Thanks Michael, it's strange as I've done the analysis on EdgeR and cuffdiff and have gotten hundreds of DEGs for day 7, 14, 56. I also visually inspected some of the genes that were found to be significant in one pipeline vs. deseq2, and the counts cluster far apart between the treated of the two conditions, but not for the control of the two conditions--is the interaction term going to tax us for that? I'm thinking something is wrong with the way we are writing the script. Did you see anything wrong with the scripts we wrote above for a single time-point comparison?

Thanks again, James

"Did you see anything wrong with the scripts we wrote above"

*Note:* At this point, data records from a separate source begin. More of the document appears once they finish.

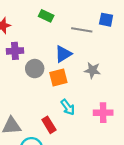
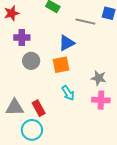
gray circle: (35, 69) -> (31, 61), moved
gray star: (92, 70) -> (99, 78), moved
red rectangle: (49, 125) -> (39, 108), moved

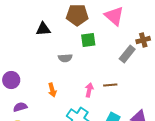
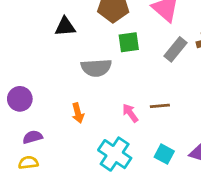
gray rectangle: (127, 54) -> (176, 49), moved
gray semicircle: (65, 58) -> (96, 68), size x1.5
pink arrow: (89, 90) -> (130, 113), turned -48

It seems correct, but try using the LRT code I recommended above for each day, testing on the interaction term by removing it from the design. (I assume you are still using the contrast code above when you say that you didn't find significant genes with DESeq2.)

No, the interaction won't tax you for that pattern, that is exactly what the interaction model is designed to pick up on.